Azize Caferzade’nin ilmî hususlarda kaleme aldığı eserleri ise; Fatma Hanım Kemine (1971); Könül Çırpıntıları (1972); Azerbaycan’ın Âşık ve Şair Kadınları (1974); Şirvan’ın Üç Şairi (1976); Abdulla Padarlı’nın Seçilmiş Şiirleri (1979), Her Budaktan Bir Yaprak (1983). Yazarın, Azerbaycan Poeziyasında Halk Şiiri Üslubu adlı çalışması monografik tetkikatları çağdaş edebiyatşünaslık ve folklorşünaslığın önemli örneklerindendir.
Caferzade, hikâye, roman ve araştırmaları yanında Rus ve Türk dilinden Azerbaycan Türkçesine de tercümeler yapmıştır. O.S. Simirvov’dan Brest Kalesi’ni Rusçadan çevirmiştir. Türkiye Türkçesinden de; Ahmet Kabaklı’dan Ejderha Taşı; Sevinç Çokum’dan Bizim Diyar; Şemsi Belli’den Atatürk’ün Aşk Macerası’nı Azerbaycan Türkçesine aktarmıştır.

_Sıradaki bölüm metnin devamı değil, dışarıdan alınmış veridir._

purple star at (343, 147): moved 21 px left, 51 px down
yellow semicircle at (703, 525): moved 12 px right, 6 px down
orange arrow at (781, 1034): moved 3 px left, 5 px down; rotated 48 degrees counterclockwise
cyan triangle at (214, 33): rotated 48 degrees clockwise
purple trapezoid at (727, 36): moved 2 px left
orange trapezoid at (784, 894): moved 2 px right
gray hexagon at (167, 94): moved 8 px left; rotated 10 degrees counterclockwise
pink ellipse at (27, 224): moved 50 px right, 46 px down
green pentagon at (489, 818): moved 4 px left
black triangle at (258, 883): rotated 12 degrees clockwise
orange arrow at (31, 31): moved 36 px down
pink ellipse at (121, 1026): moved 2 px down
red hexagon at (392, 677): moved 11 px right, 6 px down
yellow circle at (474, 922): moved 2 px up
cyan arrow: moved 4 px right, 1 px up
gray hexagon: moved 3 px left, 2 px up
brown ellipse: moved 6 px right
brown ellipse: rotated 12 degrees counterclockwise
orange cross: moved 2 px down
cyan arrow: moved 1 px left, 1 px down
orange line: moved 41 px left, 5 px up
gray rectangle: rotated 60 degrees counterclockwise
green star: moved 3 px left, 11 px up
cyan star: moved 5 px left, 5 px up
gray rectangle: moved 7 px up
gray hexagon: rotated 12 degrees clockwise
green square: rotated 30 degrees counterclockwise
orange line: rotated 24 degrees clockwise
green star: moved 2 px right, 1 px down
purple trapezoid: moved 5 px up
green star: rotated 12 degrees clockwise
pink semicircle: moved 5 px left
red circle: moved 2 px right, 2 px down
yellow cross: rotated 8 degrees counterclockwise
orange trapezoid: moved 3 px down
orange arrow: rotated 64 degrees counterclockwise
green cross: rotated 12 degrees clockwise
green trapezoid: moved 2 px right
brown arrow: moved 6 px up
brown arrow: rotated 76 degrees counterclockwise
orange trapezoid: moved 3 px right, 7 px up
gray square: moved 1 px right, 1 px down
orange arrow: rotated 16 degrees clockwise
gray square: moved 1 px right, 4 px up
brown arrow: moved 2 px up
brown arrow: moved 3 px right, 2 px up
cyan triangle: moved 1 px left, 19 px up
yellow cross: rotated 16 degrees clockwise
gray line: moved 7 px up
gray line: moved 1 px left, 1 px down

Caferzade’nin önemli eserlerinden biri de, Kızıl Sahile Seyahat (1968) adlı eseridir. Burada onun 1965 -1966 yıllarında yaşadığı hatıralar ele alınmıştır.
Azize Caferzade, İkinci Dünya Savaşında savaş pilotu olarak görev yapan Mehmet İbrahimov ile hayatını birleştirmiş ve üç çocuk annesi olmuştur.
Azize Caferzade, vefatından kısa bir süre önce dostlarına şu vasiyette bulunmuştur. Ben öldüğüm zaman ne Cumhurbaşkanlığı Sarayına, ne de Yazıcılar Birliğine haber vermeyin. Ben doğduğum kentte defn olunmak isterim. Yazarın bu vasiyeti üzerine cenazesi, Hacıgabul rayonunun Tağıllı kentinde defn olunmuştur.
Azerbaycan Edebiyatı’nın Sovyet esareti döneminde yetiştirdiği en güçlü kalemlerden biri olan Azize Caferzade’ye Tanrı’dan rahmet diler, eserlerinin gelecek nesillere aktarılması ve okutulmasına gayret edilmesi için bir merkez kurulmasını ve Caferzade’nin unutulmamasını temenni ederiz.